Inverse problems in partial differential equations (PDEs) involve estimating the physical parameters of a system from observed spatiotemporal solution fields. Neural networks are well-suited for PDE parameter estimation due to their capability to model function-to-function space transformations. While existing benchmarks of machine learning methods for PDEs primarily focus on the forward problem, there are no similar comprehensive studies and benchmark datasets on PDE inverse problems, i.e., mapping solution fields to underlying physical parameters. We fill this gap by introducing PDEInvBench, a comprehensive benchmark dataset consisting of numerical simulations for both time-dependent and time-independent PDEs across a wide range of physical behaviors and parameters. Our dataset includes evaluation splits that assess performance in both in-distribution and various out-of-distribution settings. Using our benchmark dataset, we comprehensively explore the design space of neural networks for PDE inverse problems along three key dimensions: (1) optimization procedures, analyzing the role of supervised, self-supervised, and test-time training objectives on performance, (2) problem representations, where we study the value of architectural choices with different inductive biases and various conditioning strategies, and (3) scaling, which we perform with respect to both model and data size. Our experiments reveal several practical insights: 1) neural networks perform best with a two-stage training procedure: initial supervision with PDE parameters followed by test-time fine-tuning using the PDE residual, 2) incorporating PDE derivatives as input features consistently improves accuracy, and 3) increasing the diversity of initial conditions in the training data yields greater performance gains than expanding the range of PDE parameters. We make our dataset and codebase publicly available.

Editorial analysis

A structured set of objections, weighed in public.

Desk editor's note, referee report, simulated authors' rebuttal, and a circularity audit. Tearing a paper down is the easy half of reading it; the pith above is the substance, this is the friction.

Desk Editor's Note private letter to a colleague

PDEInvBench ships a public dataset for PDE inverse problems and some practical training notes, but the simulation quality behind the data is not shown to be solid.

read the letter

PDEInvBench introduces a dataset of numerical PDE simulations aimed at inverse problems, mapping solution fields back to parameters, plus controlled runs on training methods, input features, and data scaling. It also supplies in- and out-of-distribution splits and releases both data and code.

The work is new in its focus on the inverse direction and in testing the three specific claims: two-stage training (supervised then residual fine-tuning) works best, derivative inputs help, and initial-condition variety beats expanding the parameter range. Those are concrete, testable observations that practitioners can check.

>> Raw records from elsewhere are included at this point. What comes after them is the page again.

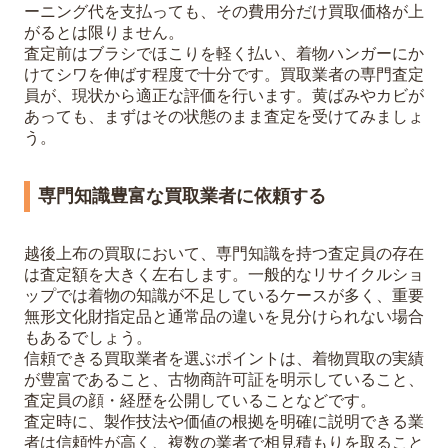
ーニング代を支払っても、その費用分だけ買取価格が上
がるとは限りません。
査定前はブラシでほこりを軽く払い、着物ハンガーにか
けてシワを伸ばす程度で十分です。買取業者の専門査定
員が、現状から適正な評価を行います。黄ばみやカビが
あっても、まずはその状態のまま査定を受けてみましょ
う。
専門知識豊富な買取業者に依頼する
越後上布の買取において、専門知識を持つ査定員の存在
は査定額を大きく左右します。一般的なリサイクルショ
ップでは着物の知識が不足しているケースが多く、重要
無形文化財指定品と通常品の違いを見分けられない場合
もあるでしょう。
信頼できる買取業者を選ぶポイントは、着物買取の実績
が豊富であること、古物商許可証を明示していること、
査定員の顔・経歴を公開していることなどです。
査定時に、製作技法や価値の根拠を明確に説明できる業
者は信頼性が高く、複数の業者で相見積もりを取ること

The main soft spot is the numerical fidelity of the underlying simulations. The abstract and dataset description give no convergence studies, grid-refinement results, or cross-solver checks. Without those, the reported performance deltas could partly reflect discretization artifacts instead of genuine inverse-problem behavior, which weakens how much weight the three insights can carry.

This paper is aimed at people already working on machine learning for PDEs who want a shared testbed for parameter estimation. A reader who needs data for inverse tasks can get immediate use from the released artifacts even if they rerun some experiments themselves. It deserves a serious referee because the benchmark contribution is real and the community can iterate on it once the simulation quality is clarified in review.

Referee Report

1 major / 0 minor

Summary. The manuscript introduces PDEInvBench, a benchmark dataset of numerical simulations for PDE inverse problems (time-dependent and time-independent) with in- and out-of-distribution splits. It explores neural network design along three axes—optimization (supervised/self-supervised/test-time objectives), representations (architectures and conditioning), and scaling (model/data size)—and reports three empirical insights: two-stage training (parameter supervision followed by PDE-residual test-time fine-tuning) is best, PDE derivatives as input features improve accuracy, and diverse initial conditions yield larger gains than wider PDE parameter ranges. Dataset and codebase are released publicly.

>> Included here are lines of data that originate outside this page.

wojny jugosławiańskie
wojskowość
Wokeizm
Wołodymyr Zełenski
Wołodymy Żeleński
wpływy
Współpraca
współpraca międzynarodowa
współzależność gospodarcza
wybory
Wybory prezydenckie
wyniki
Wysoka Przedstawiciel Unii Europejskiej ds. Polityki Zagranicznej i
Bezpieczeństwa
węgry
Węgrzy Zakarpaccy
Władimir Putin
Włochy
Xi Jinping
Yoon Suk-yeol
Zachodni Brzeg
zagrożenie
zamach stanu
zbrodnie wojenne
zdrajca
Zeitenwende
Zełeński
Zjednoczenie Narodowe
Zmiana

Significance. If the underlying simulations are faithful, the work supplies a needed public benchmark for PDE inverse problems (a gap relative to forward-problem benchmarks) and supplies concrete, actionable guidance on training procedures, input features, and data diversity. The public release of data and code is a clear strength that supports reproducibility and follow-on research.

major comments (1)

[abstract / dataset construction paragraph] Abstract / dataset-construction paragraph: the performance deltas supporting the three listed insights rest on numerical solution fields whose fidelity is not verified by convergence studies, grid-refinement checks, or cross-solver comparisons. Without such evidence the reported gains (two-stage training, derivative features, IC diversity) could partly reflect solver-specific discretization artifacts rather than genuine PDE-inverse behavior.

Simulated Author's Rebuttal

1 responses · 0 unresolved

We thank the referee for the constructive feedback on the fidelity of the numerical simulations. We address the single major comment below.

read point-by-point responses

Referee: [abstract / dataset construction paragraph] Abstract / dataset-construction paragraph: the performance deltas supporting the three listed insights rest on numerical solution fields whose fidelity is not verified by convergence studies, grid-refinement checks, or cross-solver comparisons. Without such evidence the reported gains (two-stage training, derivative features, IC diversity) could partly reflect solver-specific discretization artifacts rather than genuine PDE-inverse behavior.

Authors: We agree that explicit verification of numerical fidelity is important for a benchmark dataset. The simulations were produced with standard, widely used solvers and discretizations drawn from established PDE literature, with resolutions chosen to match common practice for each equation. Because all neural-network variants were evaluated on identical simulation data, any fixed discretization artifacts affect every method equally; the reported relative gains (two-stage training, derivative inputs, IC diversity) therefore reflect differences in how the networks exploit the data rather than solver-specific effects. Nevertheless, to strengthen the manuscript we will add a new subsection to the dataset-construction section that includes grid-refinement studies and limited cross-solver comparisons for representative PDEs, confirming that the chosen discretizations are in the convergent regime. revision: yes

Circularity Check

0 steps flagged

Empirical benchmark study with no circular derivation chain

full rationale

The paper introduces a synthetic dataset of PDE simulations and reports experimental results on neural network performance for inverse problems. The three main insights (two-stage training, derivative features, IC diversity) are direct empirical measurements on held-out splits of that dataset; no equations, fitted parameters, or predictions are defined in terms of themselves or reduced by construction to the training inputs. No self-citation chains, uniqueness theorems, or ansatzes are invoked as load-bearing steps. The work is self-contained as a benchmark exploration and does not claim any first-principles derivation that collapses to its own data generation procedure.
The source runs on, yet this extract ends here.